Sections were examined with a confocal scanning laser microscope (Bio-Rad, Hercules, CA; MRC1024ES attached to an Olympus BX50WI upright microscope). Sections were imaged under a x60 oil-immersion lens (NA 1.4) as 800 x 800 pixel images with a zoom factor of 1. Serial optical sections at increments of 0.5 µm were collected through the depth of each 40-µm physical section (z series). The fluorophores were imaged sequentially, using laser wavelengths of 568 and 488 nm. Digital images were captured using Lasersharp software (Bio-Rad) and analyzed using the Metamorph software package (Universal Imaging, Downingtown, PA). Data were averaged for each group and compared by either Student's unpaired t-test (for instances where 2 groups were compared) or one-way ANOVA using Prism 3.0 (GraphPad Software, San Diego, CA). When significant differences were found, the Newmann-Keuls test was performed for multiple comparisons. All data are represented as means ± SE. More animals were tested behaviorally than were tested physiologically.
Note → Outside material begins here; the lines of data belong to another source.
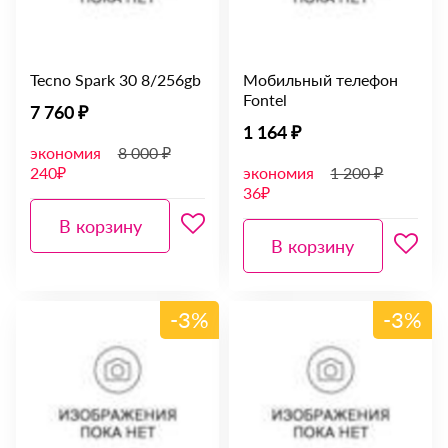
Tecno Spark 30 8/256gb
Мобильный телефон
Fontel
7 760 ₽
1 164 ₽
экономия
8 000 ₽
240₽
экономия
1 200 ₽
36₽
В корзину
В корзину
-3%
-3%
This was primarily because monosynaptic connections were not found in all ganglia, most likely due to damage to the ganglion or pleural-pedal connective during dissection and/or inability to locate the tail motor neurons. Similarly, more preparations were used for electrophysiological analysis than for morphological analysis. This was due mainly to unsuccessful injections, poor fixation or loss/damage during collection of serial cryostat sections.
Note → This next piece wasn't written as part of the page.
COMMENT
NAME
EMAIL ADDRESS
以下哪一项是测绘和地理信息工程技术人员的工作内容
Animals were trained for four consecutive days and tested 24 h after training (Fig. 1A). This treatment produced a significant change in the duration of the siphon withdrawal reflex [F(2,66) =13.33; P < 0.0001]. As reported previously (Wainwright et al. 2002), training produced an enhanced reflex response on the side of the animal that received sensitization training (ipsilateral) but not on the contralateral side (Fig. 1B). The enhancement was significantly different from the behavioral change on the contralateral side (225 ± 32 vs. 93 ± 8%, means ± SE; q = 6.72; P < 0.001) and from untrained control animals (225 ± 32 vs. 109 ± 8%; q = 5.77; P < 0.001).
After the behavioral tests, ganglia were removed from the animals and two electrophysiological correlates were examined, the strength of the sensorimotor synapse and sensory neuron excitability (Cleary et al. 1998). The 4-day training protocol induced a significant facilitation of the sensorimotor synapse [F(2,21) = 8.09; P < 0.005; Fig. 2A . The EPSPs in ipsilateral ganglia were significantly larger compared with the contralateral ganglia (8.7 ± 2.1 vs. 3.6 ± 0.5 mV; q = 4.73; P < 0.01) and ganglia from untrained controls (8.7 ± 2.1 vs. 2.7 ± 0.4 mV; q =5.29; P < 0.01). This unilateral enhancement parallels the behavioral enhancement.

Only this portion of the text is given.